Way too righteous?
Sup!π
I found that the morality leaning is on the 'righteous good' side even with layered toxic instructions.
The model simply ignores and avoids such themes even with triple reinforcement (system, context, post context) - feels very censored and GPT-like.
I guess, that adding a more toxic model into the mix would be beneficial for the model flexibility (or maybe increase the % of Negative_LLAMA_70B in the mix).
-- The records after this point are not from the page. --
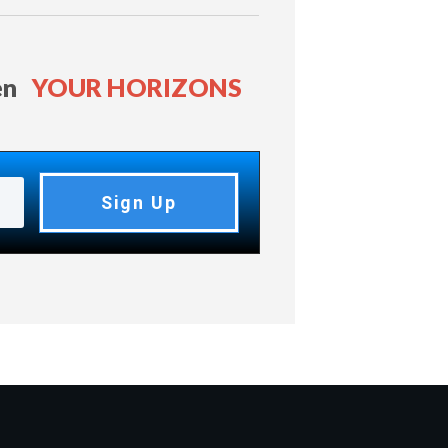
en
YOUR HORIZONS
Sign Up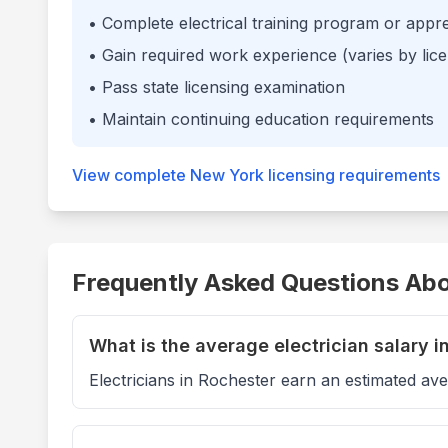
• Complete electrical training program or appr
• Gain required work experience (varies by lice
• Pass state licensing examination
• Maintain continuing education requirements
View complete
New York
licensing requirements
Frequently Asked Questions Abou
What is the average electrician salary i
Electricians in Rochester earn an estimated av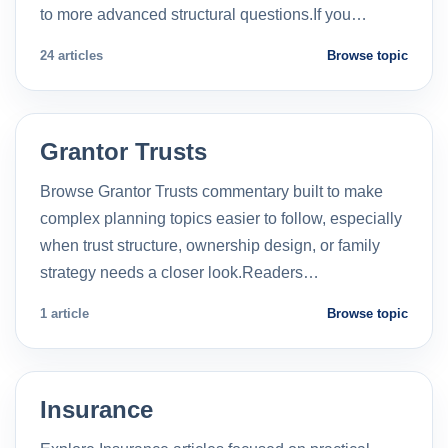
to more advanced structural questions.If you…
24 articles
Browse topic
Grantor Trusts
Browse Grantor Trusts commentary built to make
complex planning topics easier to follow, especially
when trust structure, ownership design, or family
strategy needs a closer look.Readers…
1 article
Browse topic
Insurance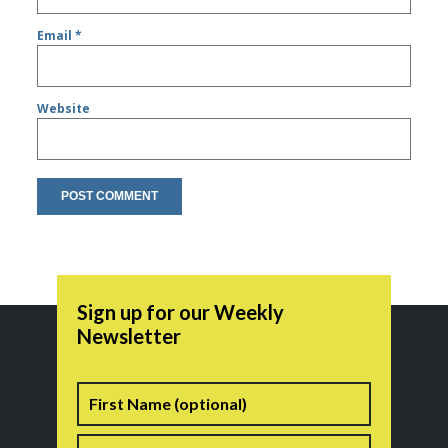
Email
*
Website
Sign up for our Weekly
Newsletter
Name
First
Last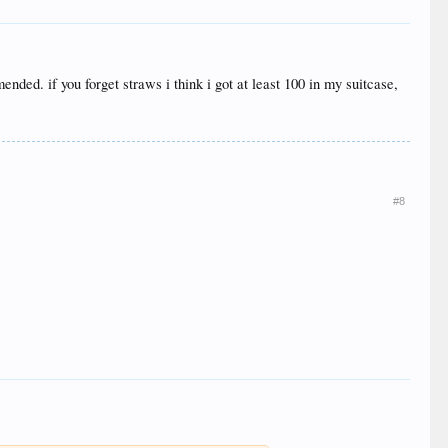
nded. if you forget straws i think i got at least 100 in my suitcase,
#8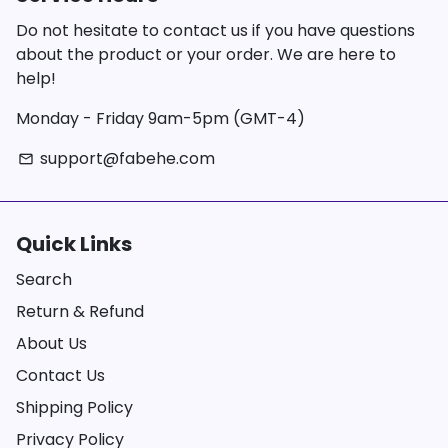
Do not hesitate to contact us if you have questions
about the product or your order. We are here to
help!
Monday - Friday 9am-5pm (GMT-4)
support@fabehe.com
email
Quick Links
Search
Return & Refund
About Us
Contact Us
Shipping Policy
Privacy Policy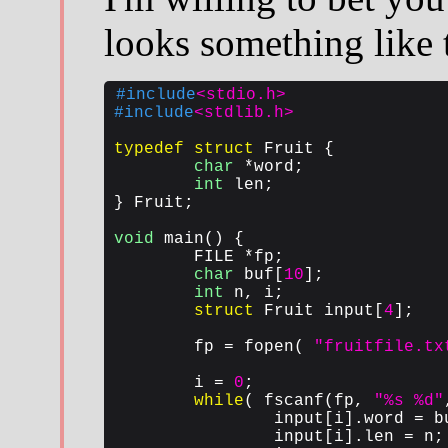
looks something like 
#include
<stdio.h>
#include
<stdlib.h>
typedef
struct
 Fruit {

char
 *word;

int
 len;

} Fruit;

void
 main() {

	FILE *fp;

char
 buf[
10
];

int
 n, i;

struct
 Fruit input[
4
];

	fp = fopen( 
"fruitfile.tx
	i = 
0
;

while
( fscanf(fp, 
"%s %d"
		input[i].word = buf;

		input[i].len = n;
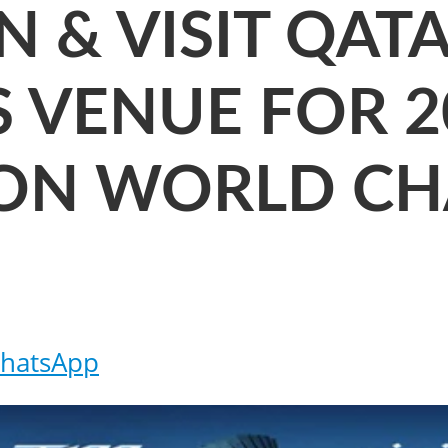
N & VISIT QAT
AS VENUE FOR 
LON WORLD C
hatsApp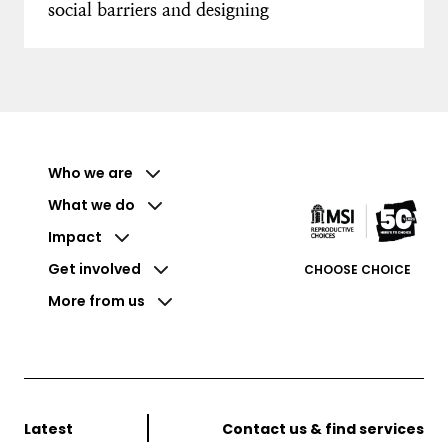
social barriers and designing
Who we are
What we do
Impact
Get involved
CHOOSE CHOICE
More from us
Latest
Contact us & find services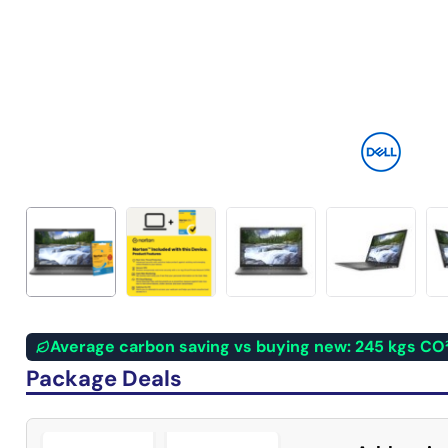
Average carbon saving vs buying new: 245 kgs CO
Package Deals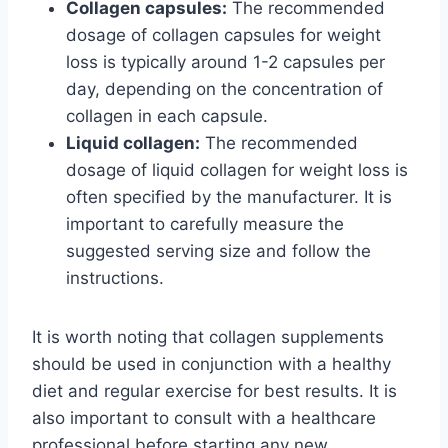
Collagen capsules:
The recommended
dosage of collagen capsules for weight
loss is typically around 1-2 capsules per
day, depending on the concentration of
collagen in each capsule.
Liquid collagen:
The recommended
dosage of liquid collagen for weight loss is
often specified by the manufacturer. It is
important to carefully measure the
suggested serving size and follow the
instructions.
It is worth noting that collagen supplements
should be used in conjunction with a healthy
diet and regular exercise for best results. It is
also important to consult with a healthcare
professional before starting any new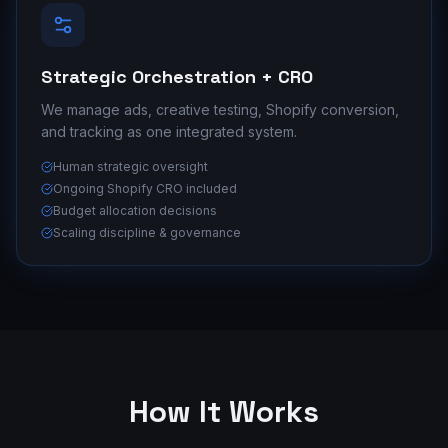
Strategic Orchestration + CRO
We manage ads, creative testing, Shopify conversion,
and tracking as one integrated system.
Human strategic oversight
Ongoing Shopify CRO included
Budget allocation decisions
Scaling discipline & governance
How It Works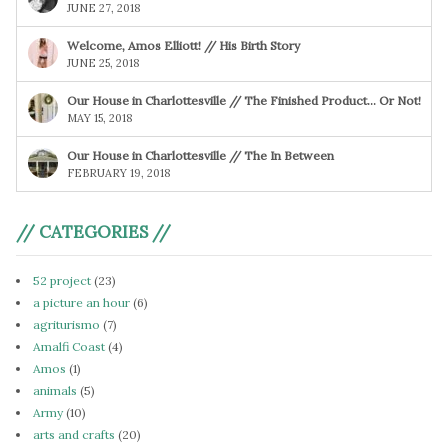
JUNE 27, 2018
Welcome, Amos Elliott! // His Birth Story
JUNE 25, 2018
Our House in Charlottesville // The Finished Product… Or Not!
MAY 15, 2018
Our House in Charlottesville // The In Between
FEBRUARY 19, 2018
// CATEGORIES //
52 project
(23)
a picture an hour
(6)
agriturismo
(7)
Amalfi Coast
(4)
Amos
(1)
animals
(5)
Army
(10)
arts and crafts
(20)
Just an example in the vacuum:
What was instructed:
- The native tribes of this planet are crude, barbaric, dumb, and impulsive people who constantly raid and start wars with each other for land, goods, and thralls; avoid portraying them as good-natured characters. <- Yes, the last part may be interpreted as 'positive' reinforcement, but such structure usually shows good results.
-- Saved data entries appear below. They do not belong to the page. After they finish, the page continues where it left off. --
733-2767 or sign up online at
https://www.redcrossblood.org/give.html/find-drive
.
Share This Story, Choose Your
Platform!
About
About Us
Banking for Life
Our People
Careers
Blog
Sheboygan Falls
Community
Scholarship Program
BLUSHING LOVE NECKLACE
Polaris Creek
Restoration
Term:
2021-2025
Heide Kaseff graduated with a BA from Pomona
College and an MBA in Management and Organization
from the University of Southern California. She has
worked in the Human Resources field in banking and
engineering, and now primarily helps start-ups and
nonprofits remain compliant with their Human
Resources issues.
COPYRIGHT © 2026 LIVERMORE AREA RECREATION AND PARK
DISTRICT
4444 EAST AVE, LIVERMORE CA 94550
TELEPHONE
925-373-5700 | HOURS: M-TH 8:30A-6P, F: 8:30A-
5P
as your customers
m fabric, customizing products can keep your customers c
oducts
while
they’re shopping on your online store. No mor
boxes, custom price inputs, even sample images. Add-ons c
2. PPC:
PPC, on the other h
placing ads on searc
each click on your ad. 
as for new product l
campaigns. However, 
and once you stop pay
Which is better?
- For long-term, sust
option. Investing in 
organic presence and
- Keep the tone rough and grounded, avoid flowery language and purple prose.
AI output as one of such natives:
"Welcome, stranger. What brings you to our land? We feel that you are a strong one. Wanna to be our friend?" <- This is dumb, yes, but only as AI's reply.
The output structure is also questionable, as it leans to rewrite {{user}}'s last actions in great detail, then some more bloat, leaving only around 15% to move the story forward. But at least this part is fixable with 2-3 instructions on how to behave on {{user}} input.
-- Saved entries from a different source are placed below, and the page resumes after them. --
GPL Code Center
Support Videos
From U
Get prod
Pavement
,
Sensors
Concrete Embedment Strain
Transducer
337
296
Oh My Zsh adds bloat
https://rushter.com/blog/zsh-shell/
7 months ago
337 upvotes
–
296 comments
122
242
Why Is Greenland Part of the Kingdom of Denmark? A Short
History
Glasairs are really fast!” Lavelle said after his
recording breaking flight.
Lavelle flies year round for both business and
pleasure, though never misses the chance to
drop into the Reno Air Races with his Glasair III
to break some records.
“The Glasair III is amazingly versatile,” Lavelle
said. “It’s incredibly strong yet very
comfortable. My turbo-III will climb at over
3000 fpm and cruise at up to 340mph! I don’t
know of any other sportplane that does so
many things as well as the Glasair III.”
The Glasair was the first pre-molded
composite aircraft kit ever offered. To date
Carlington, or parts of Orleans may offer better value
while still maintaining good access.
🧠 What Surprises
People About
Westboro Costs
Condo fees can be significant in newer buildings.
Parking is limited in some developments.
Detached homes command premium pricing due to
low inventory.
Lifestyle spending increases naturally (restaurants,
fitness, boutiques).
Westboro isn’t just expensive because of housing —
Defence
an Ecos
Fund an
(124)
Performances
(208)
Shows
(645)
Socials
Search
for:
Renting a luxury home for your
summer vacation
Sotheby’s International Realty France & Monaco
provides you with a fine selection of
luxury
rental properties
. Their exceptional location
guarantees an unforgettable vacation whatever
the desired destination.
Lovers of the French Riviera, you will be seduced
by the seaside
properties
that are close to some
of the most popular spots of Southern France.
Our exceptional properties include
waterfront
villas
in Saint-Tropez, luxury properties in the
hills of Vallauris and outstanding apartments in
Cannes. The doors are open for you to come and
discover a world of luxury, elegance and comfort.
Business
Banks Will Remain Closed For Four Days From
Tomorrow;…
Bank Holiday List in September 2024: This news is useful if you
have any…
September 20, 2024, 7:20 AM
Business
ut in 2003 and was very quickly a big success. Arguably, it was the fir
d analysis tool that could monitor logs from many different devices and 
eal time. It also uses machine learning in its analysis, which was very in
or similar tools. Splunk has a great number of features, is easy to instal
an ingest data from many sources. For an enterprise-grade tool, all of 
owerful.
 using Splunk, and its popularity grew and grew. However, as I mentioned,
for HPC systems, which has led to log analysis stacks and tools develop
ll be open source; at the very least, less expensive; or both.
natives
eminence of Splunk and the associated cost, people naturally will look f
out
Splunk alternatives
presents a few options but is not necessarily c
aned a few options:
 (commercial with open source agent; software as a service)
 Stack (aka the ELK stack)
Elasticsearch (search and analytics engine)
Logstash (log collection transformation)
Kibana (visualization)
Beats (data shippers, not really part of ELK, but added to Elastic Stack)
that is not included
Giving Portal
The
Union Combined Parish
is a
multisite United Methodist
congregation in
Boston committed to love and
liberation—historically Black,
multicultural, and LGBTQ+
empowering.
But this is only my experience so far, maybe I'm doing something wrong here. π
This is an issue with Damascus and other R1 merges they tend to have a positivity bias sadly. I actually just uploaded three new models that seem to fix this entirely (from testers and my own experiences with the models) I used a method of double stacking Negative in a non-standard format so if it seems to help let me know!
https://huggingface.co/Steelskull/L3.3-San-Mai-R1-70b
https://huggingface.co/Steelskull/L3.3-Cu-Mai-R1-70b
https://huggingface.co/Steelskull/L3.3-Mokume-Gane-R1-70b
Hey! Will try :D
Also, amazing model info-cards! Don't even want to think how much time this extra work takes.
Cheers, mate. And thanks for your work, btw.